The Scranton Times reported earlier this month that “Kanjorski’s daughter, Nancy, and his four nephews were owners and/or board members at Cornerstone, which rented space in a Wilkes-Barre building co-owned by the congressman before moving to larger quarters in Plains Township.” According to that report, Kanjorski played an active role in the company’s operation.
“Although he was not an owner of Cornerstone, Congressman Kanjorski often took an active role in its operations, former employees and associates say,” the paper reported. “Peter Kanjorski, who was CEO of the firm, made no decision without consulting his uncle. In August 2000, the congressman personally presided over a meeting between Peter Kanjorski, two other Kanjorski nephews and Mr. Conrad to resolve a dispute over offering shares in Cornerstone to several key employees.”

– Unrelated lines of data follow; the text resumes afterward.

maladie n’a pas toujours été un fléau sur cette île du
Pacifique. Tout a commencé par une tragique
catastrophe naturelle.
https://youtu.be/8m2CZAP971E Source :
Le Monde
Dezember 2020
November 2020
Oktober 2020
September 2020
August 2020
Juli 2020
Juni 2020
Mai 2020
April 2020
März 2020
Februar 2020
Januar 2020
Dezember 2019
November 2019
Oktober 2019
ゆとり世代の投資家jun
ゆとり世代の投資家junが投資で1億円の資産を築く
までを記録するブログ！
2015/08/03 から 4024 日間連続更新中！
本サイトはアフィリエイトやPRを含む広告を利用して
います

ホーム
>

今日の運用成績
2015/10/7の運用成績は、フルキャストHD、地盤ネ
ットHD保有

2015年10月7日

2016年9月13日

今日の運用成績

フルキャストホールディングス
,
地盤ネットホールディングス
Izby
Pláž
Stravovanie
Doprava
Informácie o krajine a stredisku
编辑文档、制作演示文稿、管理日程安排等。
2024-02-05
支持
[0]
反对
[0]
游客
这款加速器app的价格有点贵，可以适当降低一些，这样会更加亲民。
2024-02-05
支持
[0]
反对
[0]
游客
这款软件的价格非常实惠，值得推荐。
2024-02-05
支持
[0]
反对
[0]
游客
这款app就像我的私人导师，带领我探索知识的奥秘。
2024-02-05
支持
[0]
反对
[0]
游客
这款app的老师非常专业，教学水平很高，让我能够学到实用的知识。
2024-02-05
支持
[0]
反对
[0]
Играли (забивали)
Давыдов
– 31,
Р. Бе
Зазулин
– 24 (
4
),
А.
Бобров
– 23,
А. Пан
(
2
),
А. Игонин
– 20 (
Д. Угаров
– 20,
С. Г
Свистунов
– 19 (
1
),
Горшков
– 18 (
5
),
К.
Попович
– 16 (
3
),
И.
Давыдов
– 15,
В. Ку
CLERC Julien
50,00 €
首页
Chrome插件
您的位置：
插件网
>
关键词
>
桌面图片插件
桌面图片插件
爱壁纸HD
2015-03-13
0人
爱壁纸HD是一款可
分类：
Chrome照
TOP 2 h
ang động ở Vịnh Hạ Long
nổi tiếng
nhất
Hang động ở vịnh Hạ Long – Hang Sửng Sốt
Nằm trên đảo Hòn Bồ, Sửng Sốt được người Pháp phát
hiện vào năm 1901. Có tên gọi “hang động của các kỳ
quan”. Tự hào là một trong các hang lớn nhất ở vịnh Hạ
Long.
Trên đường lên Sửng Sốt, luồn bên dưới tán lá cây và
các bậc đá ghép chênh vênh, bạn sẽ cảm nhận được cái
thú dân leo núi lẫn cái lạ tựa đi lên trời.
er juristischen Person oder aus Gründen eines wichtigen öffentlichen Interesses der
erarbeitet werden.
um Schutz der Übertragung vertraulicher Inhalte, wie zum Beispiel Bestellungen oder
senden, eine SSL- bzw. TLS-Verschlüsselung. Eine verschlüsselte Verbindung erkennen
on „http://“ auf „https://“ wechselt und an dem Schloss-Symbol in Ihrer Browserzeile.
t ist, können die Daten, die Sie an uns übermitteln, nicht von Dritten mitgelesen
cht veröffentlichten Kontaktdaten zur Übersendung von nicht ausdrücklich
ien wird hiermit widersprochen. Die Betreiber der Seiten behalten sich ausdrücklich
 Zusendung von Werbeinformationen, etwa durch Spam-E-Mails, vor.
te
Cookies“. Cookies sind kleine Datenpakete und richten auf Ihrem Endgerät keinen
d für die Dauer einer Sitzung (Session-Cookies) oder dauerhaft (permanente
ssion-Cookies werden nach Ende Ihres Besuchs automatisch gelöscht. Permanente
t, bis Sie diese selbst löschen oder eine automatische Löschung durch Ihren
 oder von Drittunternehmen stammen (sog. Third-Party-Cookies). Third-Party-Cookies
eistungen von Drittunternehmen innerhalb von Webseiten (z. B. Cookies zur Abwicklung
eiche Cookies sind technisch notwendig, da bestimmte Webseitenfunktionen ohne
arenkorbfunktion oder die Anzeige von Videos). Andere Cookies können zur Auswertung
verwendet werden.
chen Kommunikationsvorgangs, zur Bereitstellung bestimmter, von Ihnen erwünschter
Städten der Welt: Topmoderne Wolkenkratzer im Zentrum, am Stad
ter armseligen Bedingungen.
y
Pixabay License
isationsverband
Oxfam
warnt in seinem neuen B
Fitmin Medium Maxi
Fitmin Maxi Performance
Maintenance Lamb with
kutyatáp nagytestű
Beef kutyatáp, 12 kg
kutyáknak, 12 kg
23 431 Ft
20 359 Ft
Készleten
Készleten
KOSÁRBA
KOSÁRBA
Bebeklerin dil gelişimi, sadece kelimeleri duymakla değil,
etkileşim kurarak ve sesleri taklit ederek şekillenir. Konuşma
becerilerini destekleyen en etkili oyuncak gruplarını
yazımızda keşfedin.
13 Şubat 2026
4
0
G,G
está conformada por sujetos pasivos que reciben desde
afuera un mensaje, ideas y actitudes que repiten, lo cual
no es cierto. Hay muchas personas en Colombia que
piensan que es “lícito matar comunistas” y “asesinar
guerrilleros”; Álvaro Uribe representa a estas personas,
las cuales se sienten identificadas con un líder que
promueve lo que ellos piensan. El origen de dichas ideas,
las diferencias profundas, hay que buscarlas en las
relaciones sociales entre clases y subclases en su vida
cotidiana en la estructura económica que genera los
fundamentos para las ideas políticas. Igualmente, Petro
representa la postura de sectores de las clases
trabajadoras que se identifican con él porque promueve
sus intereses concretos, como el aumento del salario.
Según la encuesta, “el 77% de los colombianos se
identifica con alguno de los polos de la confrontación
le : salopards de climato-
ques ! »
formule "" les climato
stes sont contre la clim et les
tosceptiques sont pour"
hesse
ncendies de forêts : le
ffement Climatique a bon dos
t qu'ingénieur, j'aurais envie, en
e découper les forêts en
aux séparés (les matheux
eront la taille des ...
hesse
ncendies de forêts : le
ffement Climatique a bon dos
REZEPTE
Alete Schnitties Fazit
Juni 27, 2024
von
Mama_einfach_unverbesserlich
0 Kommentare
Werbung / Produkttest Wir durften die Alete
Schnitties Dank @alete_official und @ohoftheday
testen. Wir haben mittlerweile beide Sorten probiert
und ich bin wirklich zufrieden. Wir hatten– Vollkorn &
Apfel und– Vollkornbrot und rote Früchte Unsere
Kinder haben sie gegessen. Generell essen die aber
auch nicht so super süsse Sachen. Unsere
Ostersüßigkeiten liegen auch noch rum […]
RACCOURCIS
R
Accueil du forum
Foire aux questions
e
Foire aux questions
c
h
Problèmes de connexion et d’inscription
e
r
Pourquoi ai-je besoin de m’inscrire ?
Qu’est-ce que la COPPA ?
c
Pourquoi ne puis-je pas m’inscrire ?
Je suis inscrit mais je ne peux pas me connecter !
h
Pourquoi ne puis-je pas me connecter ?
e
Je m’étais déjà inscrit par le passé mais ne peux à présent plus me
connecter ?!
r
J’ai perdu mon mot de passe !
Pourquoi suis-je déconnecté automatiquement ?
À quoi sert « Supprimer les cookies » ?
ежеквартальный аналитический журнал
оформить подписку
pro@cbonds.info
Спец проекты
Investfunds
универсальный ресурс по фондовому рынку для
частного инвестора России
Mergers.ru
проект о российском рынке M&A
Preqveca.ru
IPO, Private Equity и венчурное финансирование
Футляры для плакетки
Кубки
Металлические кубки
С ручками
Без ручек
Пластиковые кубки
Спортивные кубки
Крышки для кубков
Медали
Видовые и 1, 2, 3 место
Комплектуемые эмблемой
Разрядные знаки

After leaving Cornerstone, Peter Kanjorski went to work for his uncle’s political action committee.
Kanjorski has given varying accounts about his role with Cornerstone. In October, 2002, the Allentown Morning Call reported that “Kanjorski freely admits he arranged federal funding for water jet research but insists it was not for Cornerstone or any other specific company.” Four years later, in October, 2006, he called it a “pet project,” and told the Wilkes-Barre Times Leader that family members “did me a favor in devoting their time” to Cornerstone.
One industry expert described the company’s activities as “the Three Stooges meet anthracite.”
MURTHA’S ROLE
In November, 2005, Roll Call newspaper reported that U.S. Representative Jack Murtha “inserted earmarks in defense bills that steered millions of dollars in federal research funds toward companies owned by children of fellow Pennsylvania Rep. Paul Kanjorski (D).”
“Whether they get what they want in the bill or they get the votes they are looking for, nobody ever leaves completely disappointed,” Kanjorski told the New York Times of his and other Democrats’ dealings with Murtha on federal funding requests like those that benefited Cornerstone.
Even though questions rose over Murtha’s activities with Kanjorski, his relationship to the lobbying firm of brother Kit Murtha, and his role in a project important to family members of now-House Speaker Nancy Pelosi, no ethics investigation was ever sought. Some members of the media, including the Washington Times, questioned whether Murtha’s new role as leader of the anti-Iraq War Democrats earned him a pass from further questioning.
CARNEY IDOLIZES MURTHA
Not long after being elected, Carney told the Pittsburgh Press Gazette “Jack (Murtha) has our back,” and that he didn’t believe ethical questions would harm Murtha, who has been a controversial figure since being named an unindicted co-conspirator in the 1980s ABSCAM trials.
Despite his anti-corruption platform, Carney has come to Murtha’s defense. “If it's questionable,” Carney said of Murtha’s reported ethical lapses, “why has he been elected with such large majorities over the years?”
Carney refused to allow the House to consider a resolution questioning whether Murtha violated ethics rules when he reportedly threatened a Republican colleague earlier this year.
Carney has received $7,000 in campaign contributions from Murtha’s leadership PAC, and another $2,000 from Murtha’s re-election committee.